WHAT IS NEEDED: Give the data again exactly, without images.

PROVIDED RECORDS:

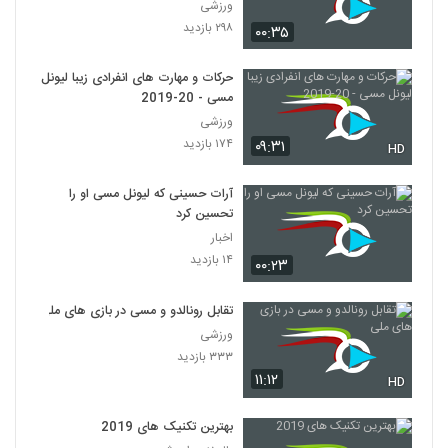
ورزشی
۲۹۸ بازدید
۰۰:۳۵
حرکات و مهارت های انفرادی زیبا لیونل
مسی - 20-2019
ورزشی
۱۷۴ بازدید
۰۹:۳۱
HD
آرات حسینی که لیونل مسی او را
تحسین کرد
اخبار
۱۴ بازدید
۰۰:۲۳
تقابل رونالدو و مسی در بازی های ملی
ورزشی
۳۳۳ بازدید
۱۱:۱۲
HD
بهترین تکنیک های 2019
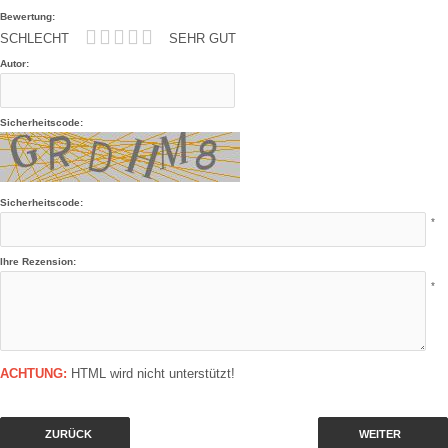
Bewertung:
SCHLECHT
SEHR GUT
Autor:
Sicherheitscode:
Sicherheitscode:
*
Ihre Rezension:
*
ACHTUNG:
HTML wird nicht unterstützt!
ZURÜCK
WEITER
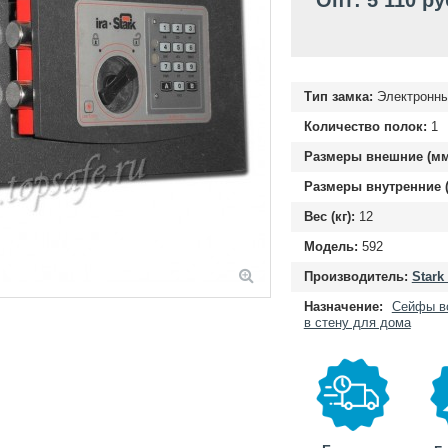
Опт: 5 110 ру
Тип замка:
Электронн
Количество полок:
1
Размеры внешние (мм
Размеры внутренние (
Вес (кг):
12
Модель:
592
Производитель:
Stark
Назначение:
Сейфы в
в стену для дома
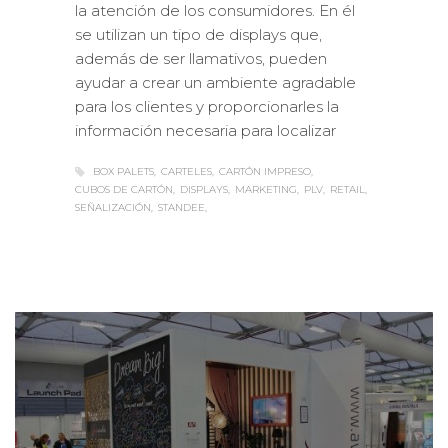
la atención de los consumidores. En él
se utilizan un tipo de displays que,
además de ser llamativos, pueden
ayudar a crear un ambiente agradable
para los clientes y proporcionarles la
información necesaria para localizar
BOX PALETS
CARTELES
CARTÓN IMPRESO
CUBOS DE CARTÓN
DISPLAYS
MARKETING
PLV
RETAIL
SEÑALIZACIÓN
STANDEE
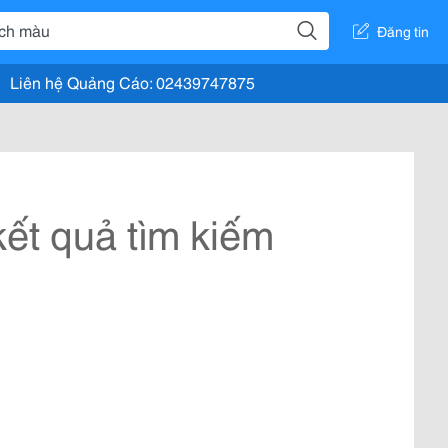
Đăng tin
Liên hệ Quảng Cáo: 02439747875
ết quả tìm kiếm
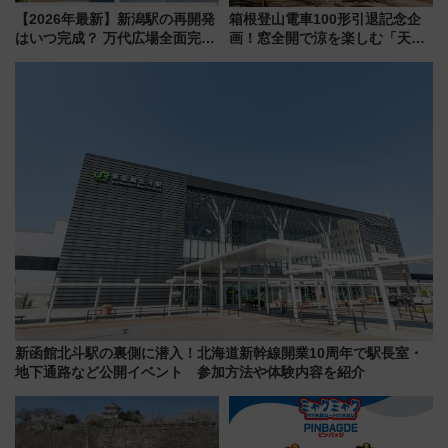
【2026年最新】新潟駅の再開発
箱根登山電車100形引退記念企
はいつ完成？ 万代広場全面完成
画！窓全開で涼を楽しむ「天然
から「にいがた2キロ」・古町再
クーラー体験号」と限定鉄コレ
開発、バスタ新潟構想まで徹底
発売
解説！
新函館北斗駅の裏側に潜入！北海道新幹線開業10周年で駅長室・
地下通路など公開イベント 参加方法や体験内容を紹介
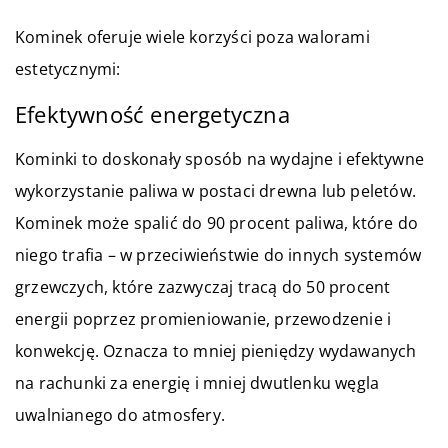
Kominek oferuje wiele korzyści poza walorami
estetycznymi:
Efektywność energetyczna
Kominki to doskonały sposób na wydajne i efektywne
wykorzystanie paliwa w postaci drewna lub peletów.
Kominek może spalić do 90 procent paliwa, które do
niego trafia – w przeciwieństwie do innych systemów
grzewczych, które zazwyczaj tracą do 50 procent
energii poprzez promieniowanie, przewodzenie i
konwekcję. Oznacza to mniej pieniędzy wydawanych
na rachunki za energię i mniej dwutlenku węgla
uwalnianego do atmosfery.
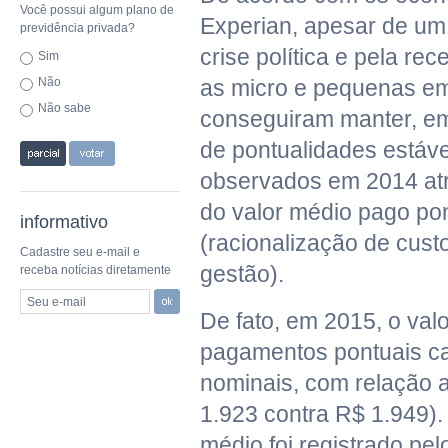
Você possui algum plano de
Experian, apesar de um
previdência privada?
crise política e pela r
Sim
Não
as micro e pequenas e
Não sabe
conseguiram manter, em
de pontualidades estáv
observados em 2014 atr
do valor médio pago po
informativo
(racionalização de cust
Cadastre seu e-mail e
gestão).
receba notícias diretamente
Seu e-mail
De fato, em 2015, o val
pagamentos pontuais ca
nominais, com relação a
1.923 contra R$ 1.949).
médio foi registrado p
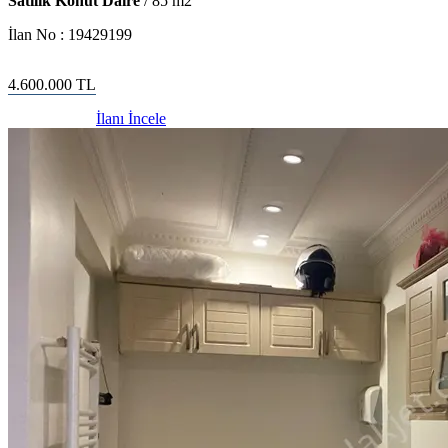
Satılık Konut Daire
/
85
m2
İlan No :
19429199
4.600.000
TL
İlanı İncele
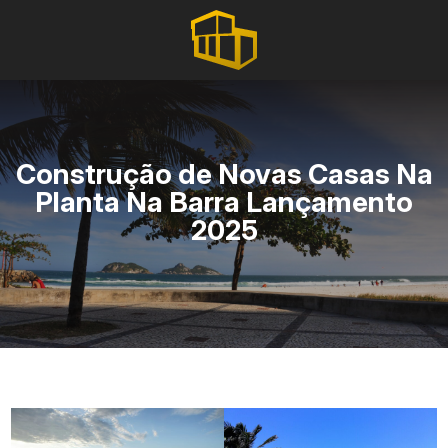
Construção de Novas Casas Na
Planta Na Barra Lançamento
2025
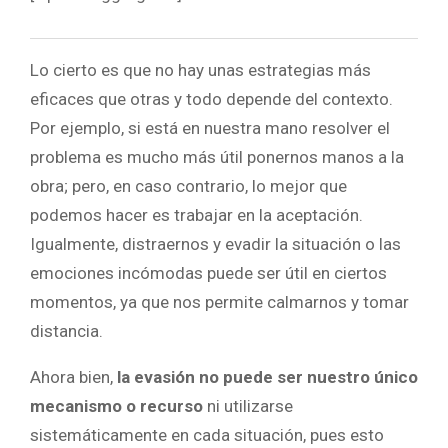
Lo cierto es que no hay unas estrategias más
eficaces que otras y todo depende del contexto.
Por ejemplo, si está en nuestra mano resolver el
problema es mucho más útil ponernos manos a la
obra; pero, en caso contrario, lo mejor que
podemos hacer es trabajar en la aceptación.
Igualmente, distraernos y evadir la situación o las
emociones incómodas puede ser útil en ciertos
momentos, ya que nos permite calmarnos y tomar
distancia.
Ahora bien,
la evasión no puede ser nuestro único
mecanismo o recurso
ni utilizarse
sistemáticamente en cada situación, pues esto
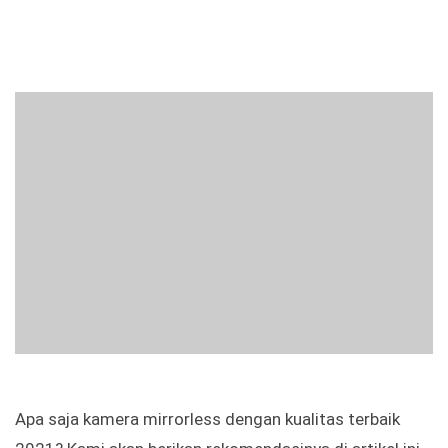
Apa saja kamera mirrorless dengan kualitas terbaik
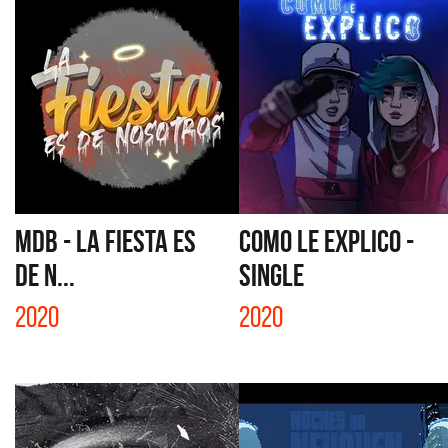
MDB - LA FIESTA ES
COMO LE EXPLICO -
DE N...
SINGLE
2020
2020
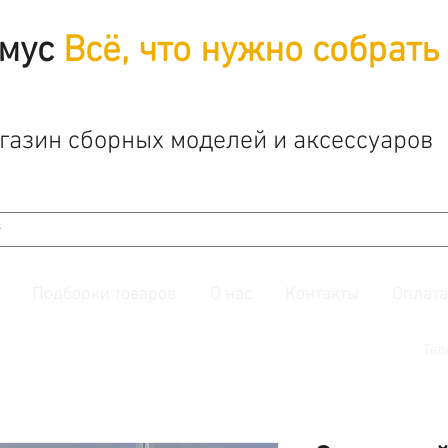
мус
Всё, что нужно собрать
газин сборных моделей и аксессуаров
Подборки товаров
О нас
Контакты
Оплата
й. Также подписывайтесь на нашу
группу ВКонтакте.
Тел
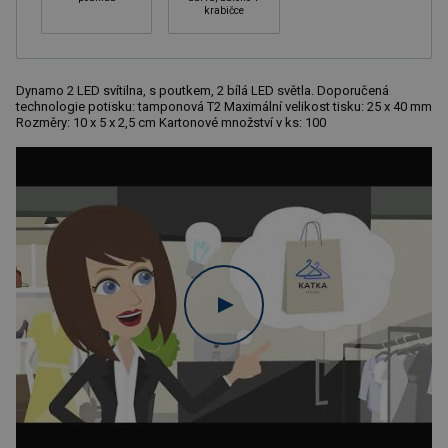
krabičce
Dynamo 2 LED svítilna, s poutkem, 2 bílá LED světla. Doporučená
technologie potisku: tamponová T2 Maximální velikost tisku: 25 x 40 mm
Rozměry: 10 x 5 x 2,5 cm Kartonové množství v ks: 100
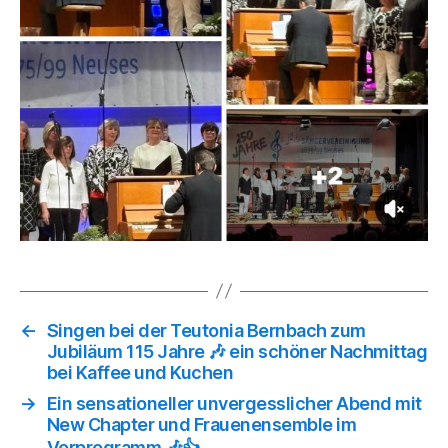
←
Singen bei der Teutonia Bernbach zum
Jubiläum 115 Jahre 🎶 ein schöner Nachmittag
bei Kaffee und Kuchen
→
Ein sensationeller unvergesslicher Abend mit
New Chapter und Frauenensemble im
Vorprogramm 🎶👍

RESPONSE TO THE EXERCISE:
ورزشی
۲۹۸ بازدید
۰۰:۳۵
حرکات و مهارت های انفرادی زیبا لیونل
مسی - 20-2019
ورزشی
۱۷۴ بازدید
۰۹:۳۱
HD
آرات حسینی که لیونل مسی او را
تحسین کرد
اخبار
۱۴ بازدید
۰۰:۲۳
تقابل رونالدو و مسی در بازی های ملی
ورزشی
۳۳۳ بازدید
۱۱:۱۲
HD
بهترین تکنیک های 2019
Bewertung:
SCHLECHT
SEHR GUT
Autor:
Sicherheitscode:
Sicherheitscode:
*
Ihre Rezension:
*
ACHTUNG:
HTML wird nicht unterstützt!
ZURÜCK
WEITER
Опт: 5 110 ру
Тип замка:
Электронн
Количество полок:
1
Размеры внешние (мм
Размеры внутренние (
Вес (кг):
12
Модель:
592
Производитель:
Stark
Назначение:
Сейфы в
в стену для дома
la atención de los consumidores. En él
se utilizan un tipo de displays que,
además de ser llamativos, pueden
ayudar a crear un ambiente agradable
para los clientes y proporcionarles la
información necesaria para localizar
BOX PALETS
CARTELES
CARTÓN IMPRESO
CUBOS DE CARTÓN
DISPLAYS
MARKETING
PLV
RETAIL
SEÑALIZACIÓN
STANDEE
Đăng tin
Liên hệ Quảng Cáo: 02439747875
ết quả tìm kiếm
【2026年最新】新潟駅の再開発
箱根登山電車100形引退記念企
はいつ完成？ 万代広場全面完成
画！窓全開で涼を楽しむ「天然
から「にいがた2キロ」・古町再
クーラー体験号」と限定鉄コレ
開発、バスタ新潟構想まで徹底
発売
解説！
新函館北斗駅の裏側に潜入！北海道新幹線開業10周年で駅長室・
地下通路など公開イベント 参加方法や体験内容を紹介
Kominek oferuje wiele korzyści poza walorami
estetycznymi:
Efektywność energetyczna
Kominki to doskonały sposób na wydajne i efektywne
wykorzystanie paliwa w postaci drewna lub peletów.
Kominek może spalić do 90 procent paliwa, które do
niego trafia – w przeciwieństwie do innych systemów
grzewczych, które zazwyczaj tracą do 50 procent
energii poprzez promieniowanie, przewodzenie i
konwekcję. Oznacza to mniej pieniędzy wydawanych
na rachunki za energię i mniej dwutlenku węgla
uwalnianego do atmosfery.
Você possui algum plano de
Experian, apesar de um
previdência privada?
crise política e pela r
Sim
Não
as micro e pequenas e
Não sabe
conseguiram manter, em
de pontualidades estáv
observados em 2014 atr
do valor médio pago po
informativo
(racionalização de cust
Cadastre seu e-mail e
gestão).
receba notícias diretamente
Seu e-mail
De fato, em 2015, o val
pagamentos pontuais ca
nominais, com relação a
1.923 contra R$ 1.949).
médio foi registrado p
Satılık Konut Daire
/
85
m2
İlan No :
19429199
4.600.000
TL
İlanı İncele
Construção de Novas Casas Na
Planta Na Barra Lançamento
2025
Lo cierto es que no hay unas estrategias más
eficaces que otras y todo depende del contexto.
Por ejemplo, si está en nuestra mano resolver el
problema es mucho más útil ponernos manos a la
obra; pero, en caso contrario, lo mejor que
podemos hacer es trabajar en la aceptación.
Igualmente, distraernos y evadir la situación o las
emociones incómodas puede ser útil en ciertos
momentos, ya que nos permite calmarnos y tomar
distancia.
Ahora bien,
la evasión no puede ser nuestro único
mecanismo o recurso
ni utilizarse
sistemáticamente en cada situación, pues esto
Apa saja kamera mirrorless dengan kualitas terbaik
MDB - LA FIESTA ES
COMO LE EXPLICO -
DE N...
SINGLE
2020
2020
мус
Всё, что нужно собрать
газин сборных моделей и аксессуаров
Подборки товаров
О нас
Контакты
Оплата
й. Также подписывайтесь на нашу
группу ВКонтакте.
Тел
krabičce
Dynamo 2 LED svítilna, s poutkem, 2 bílá LED světla. Doporučená
technologie potisku: tamponová T2 Maximální velikost tisku: 25 x 40 mm
Rozměry: 10 x 5 x 2,5 cm Kartonové množství v ks: 100
←
Singen bei der Teutonia Bernbach zum
Jubiläum 115 Jahre 🎶 ein schöner Nachmittag
bei Kaffee und Kuchen
→
Ein sensationeller unvergesslicher Abend mit
New Chapter und Frauenensemble im
Vorprogramm 🎶👍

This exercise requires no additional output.